Charles Silver, Civil Procedure Professor at University of Texas Austin’s School of Law, and David Hyman, Professor of Health Law & Policy at Georgetown Law, have an idea on how to improve Medicare, and it doesn’t even include cutting Medicare or raising taxes. Here’s their straightforward solution:

Rather than pay providers, Congress should give Medicare money directly to enrollees, as it does with Social Security. The government should deposit each enrollee’s subsidy into a health savings account, letting seniors decide what they need and how much they are willing to pay. By reducing the government’s role, this reform would eliminate most forms of healthcare fraud, waste, and abuse immediately, saving hundreds of billions of dollars.
The reform would also significantly improve healthcare. When patients pay for it directly—as they do for cosmetic surgery, Lasik, over-the-counter medications, and other elective procedures not covered by insurance—things work well.

Such a move likely would increase the number and range of doctors available to seniors, also. Large numbers of doctors, for a variety of reasons, currently won’t take patients who are on Medicare. Among those reasons are Medicare’s reimbursements to doctors being so low that many doctors lose money on Medicare patients, and Medicare’s slow rate of payments. With patients paying their doctors directly, albeit with Medicare dollars, those doctors would be paid promptly and wouldn’t have to worry about taking a loss on the appointment.

Letting people be responsible for their own decisions.

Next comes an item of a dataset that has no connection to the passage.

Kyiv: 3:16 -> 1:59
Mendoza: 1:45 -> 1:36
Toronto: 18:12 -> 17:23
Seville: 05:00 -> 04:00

What a concept.

The professors’ thought is a very good one.

He’s Being Generous

In Gerard Baker’s Wall Street Journal op-ed, he called out Gwen Walz, ex-teacher and wife of Progressive-Democratic Party Vice Presidential candidate, for her “teacher voice” instruction to Republican Vice Presidential candidate JD Vance in telling him to “mind your own business” on the subject of Vance’s remarks about traditional families.

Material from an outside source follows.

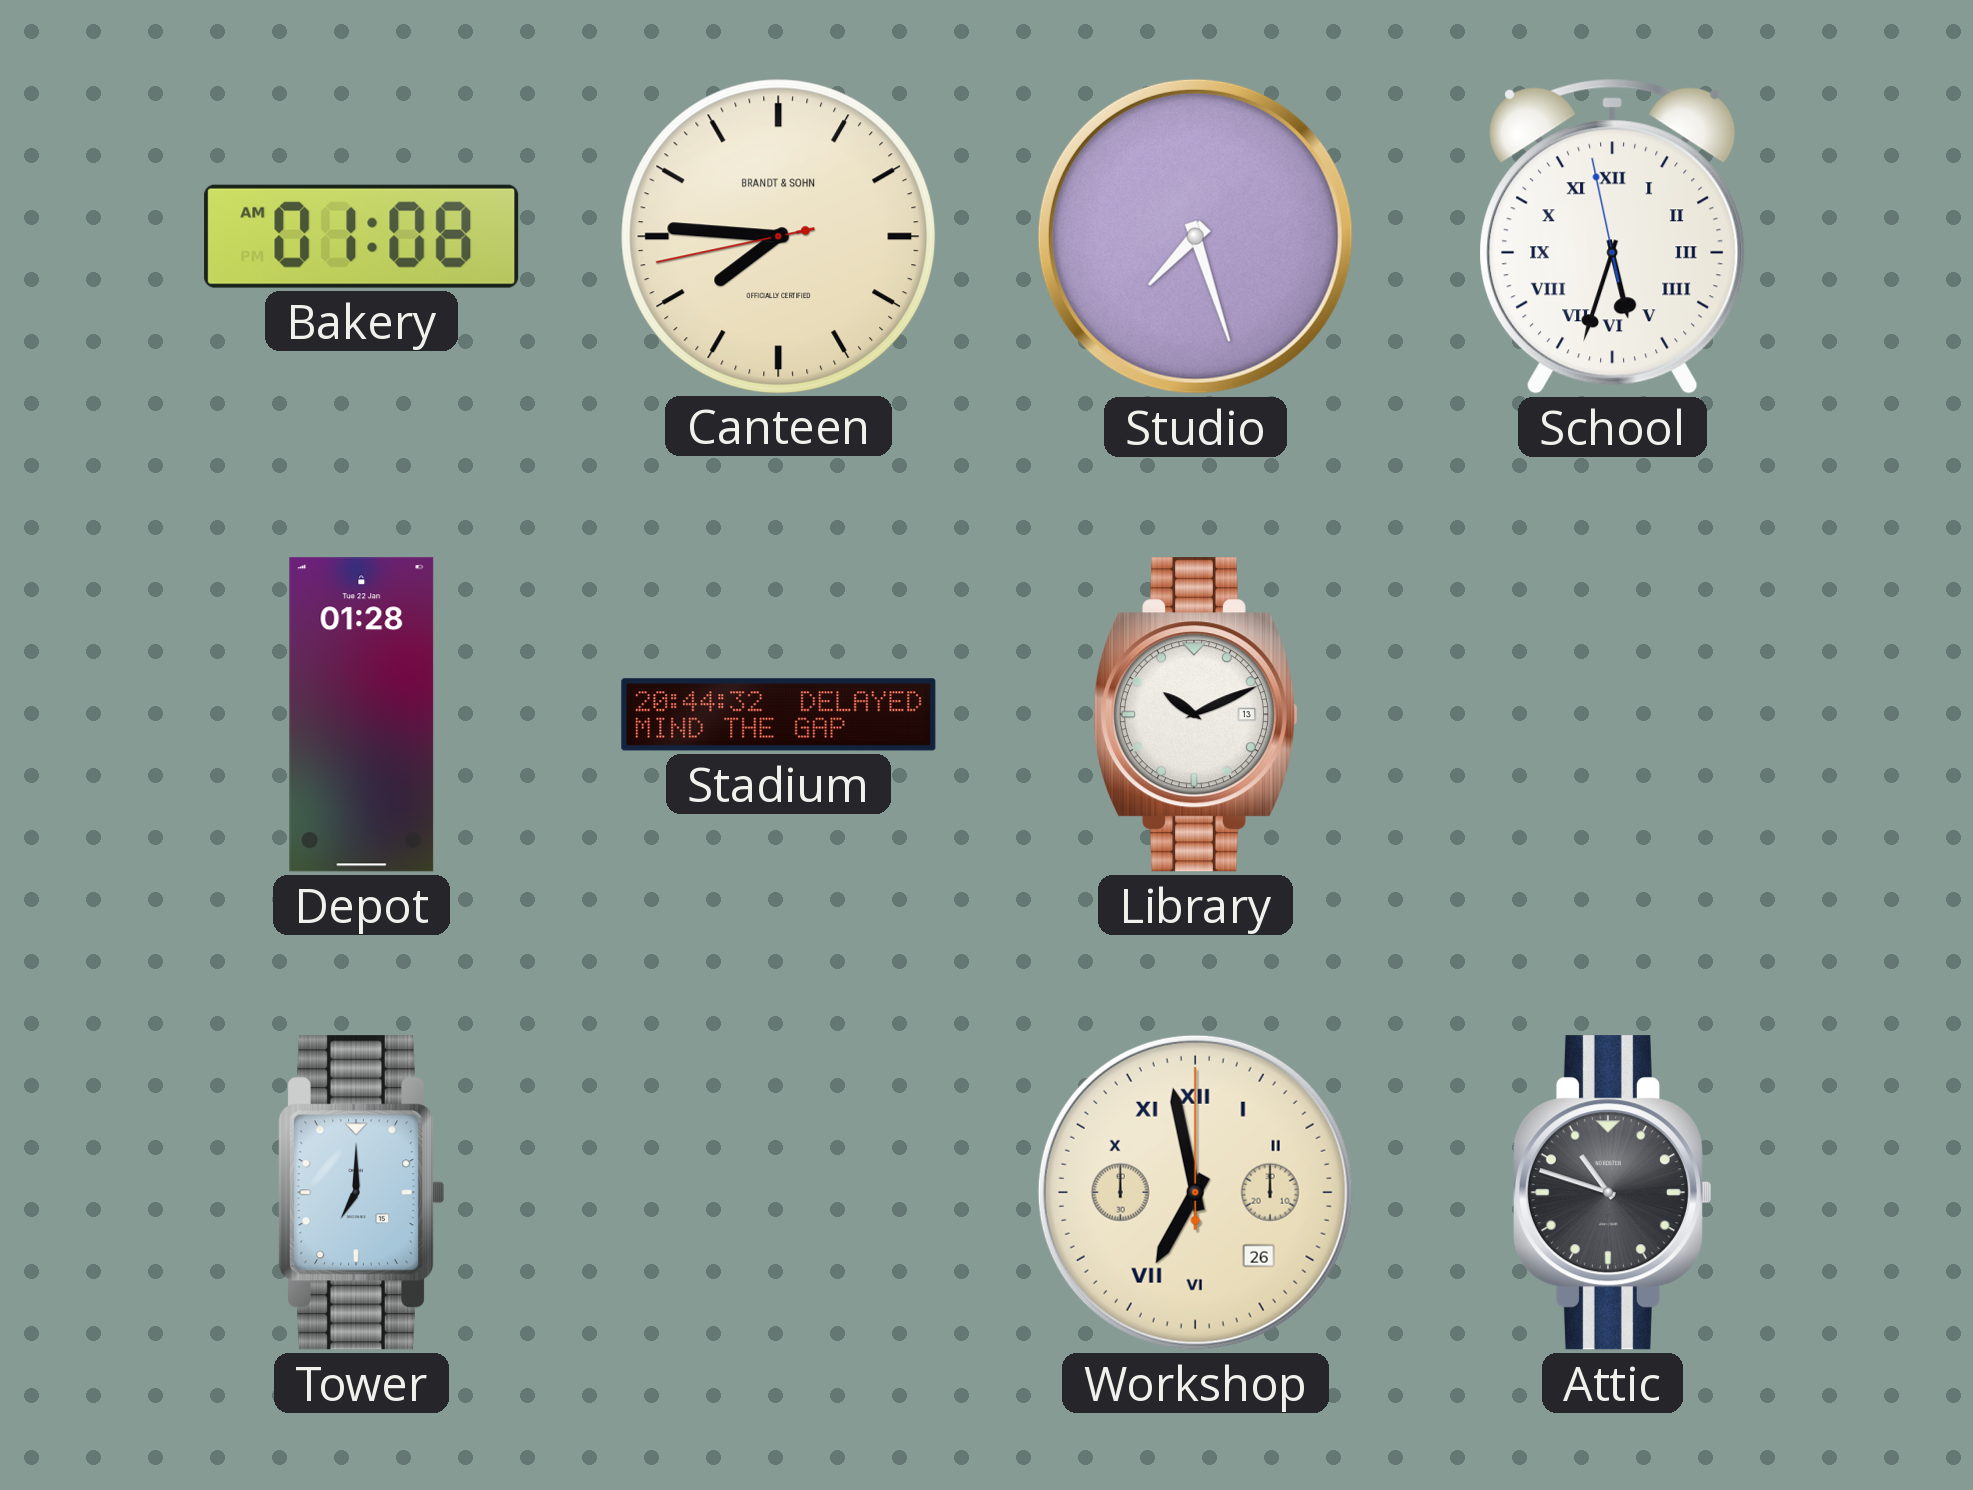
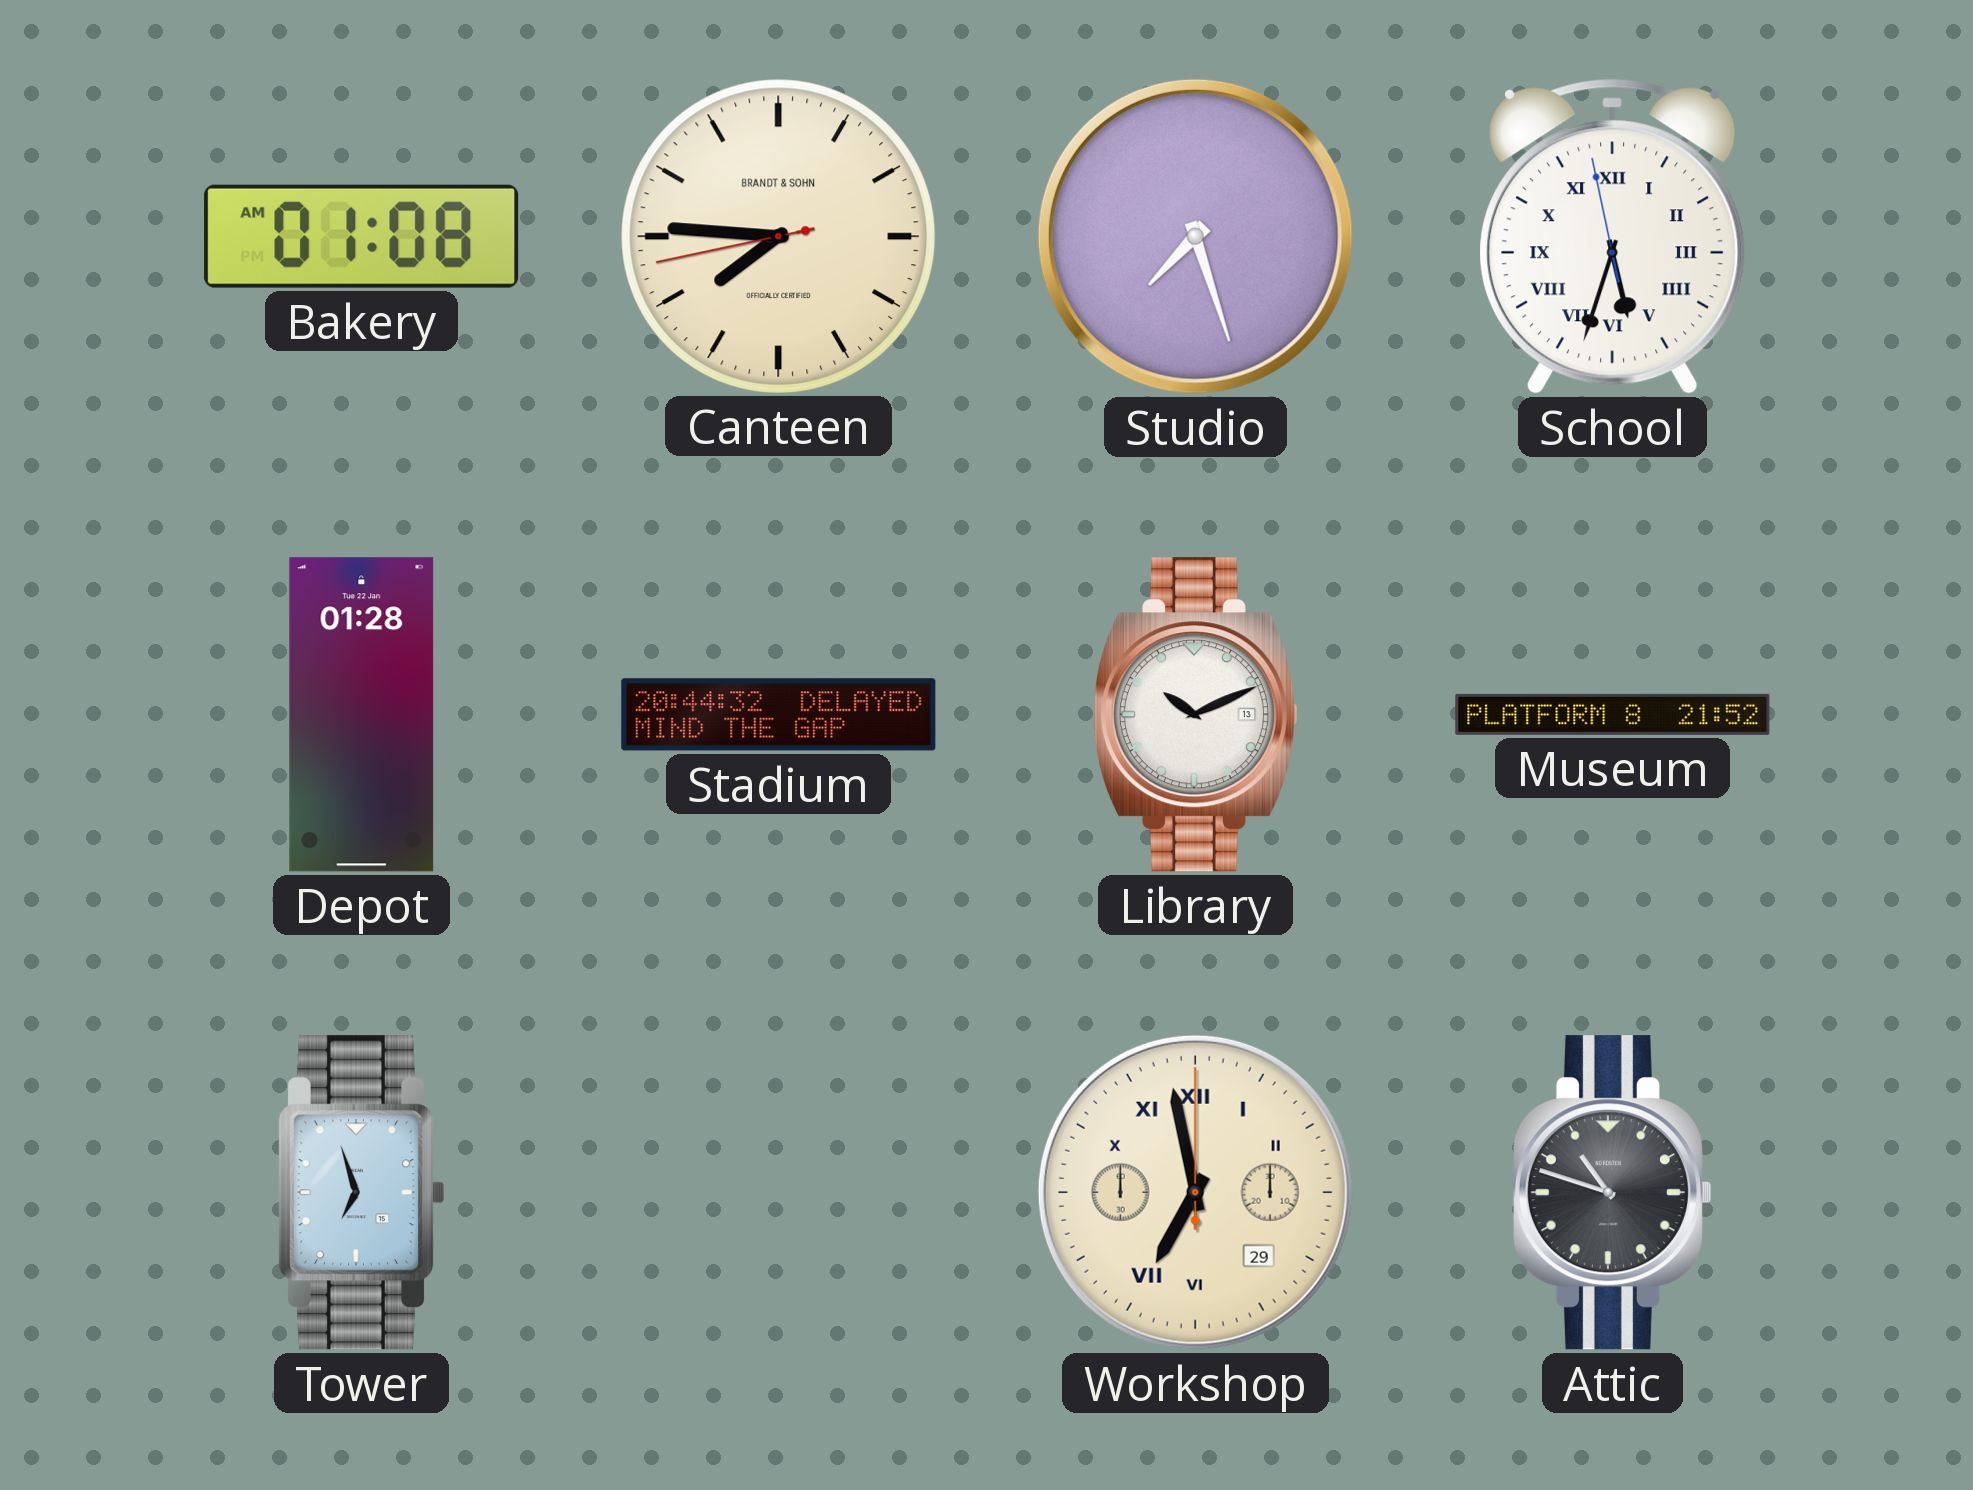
Museum: none -> 21:52
Tower: 7:00 -> 6:57
Workshop date: 26 -> 29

Baker correctly noted that, further into her be quiet “teaching,” Walz distorted Vance’s position by emphatically suggesting, with no evidence to support her distortion, that Vance opposed nontraditional means of making babies, for instance fertility treatments. Then Baker added this:

[I]t was the “teacher voice” remark that I found instructive.
It unintentionally captured the Democratic idea of the polity they seek to lead and reshape. It spoke to how they view themselves—and us. They are the teachers, equipped with the knowledge and authority to direct their hapless charges. We are the students, naive and ill-informed, sometimes attentive but too often insubordinate, with minds that need to be shaped and disciplined.

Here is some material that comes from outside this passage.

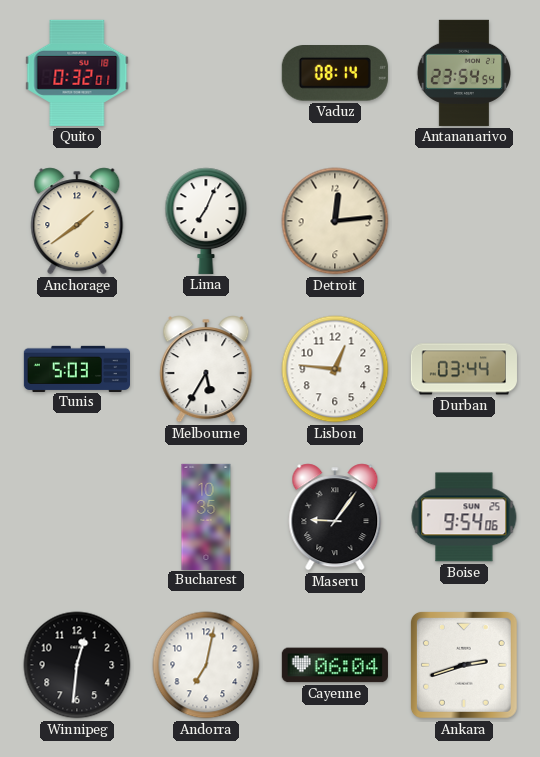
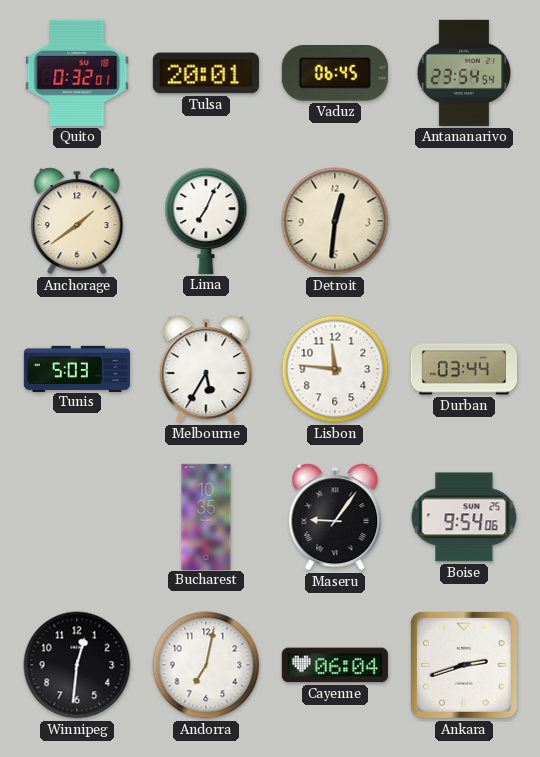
Tulsa: none -> 20:01
Vaduz: 08:14 -> 06:45
Detroit: 12:14 -> 12:31
Lisbon: 12:46 -> 11:46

I’ll be more straightforward and blunt: this is the contempt in which Progressive-Democratic Party politicians and the Left hold us average Americans. It continues and extends the contempt one of the founders of the modern progressive movement had toward us. In Herb Croly’s own words:

…the average American individual is morally and intellectually inadequate to a serious and consistent conception of his responsibilities as a democrat.

It’s time to put an end to Party’s contempt for us, it’s time to put an end to Party’s attempt to rule over us, and the opportunity for that is this November.

This.Is.CNN

The Revisionist History Outlet more formally known as CNN is at it again. Regarding the death-by-terrorist-murder of the American-Israeli hostage, Hersh Goldberg-Polin, this is the outlet’s original headline on its Sunday article:

Israeli-American hostage Hersh Goldberg-Polin has died, family confirms via statement

After having been called out for their perfidious distortion aimed at whitewashing the terrorism and terrorists involved in the man’s murder, CNN “revised” its headline:

Israel’s military says six hostages ‘brutally murdered’ in Gaza, including Israeli-American Goldberg-Polin

The outlet didn’t even acknowledge the misstatement in its headline, not anywhere in its article. All the outlet had was a bare statement at the article’s bottom that This story has been updated. News articles that are published online routinely get updated as more news, or more facts, become available. There’s not a minim in CNN‘s present case regarding “updating” its headline.

Instead, the outlet has simply, and sotto voce, changed its headline while pretending the history preceding that change never existed at all.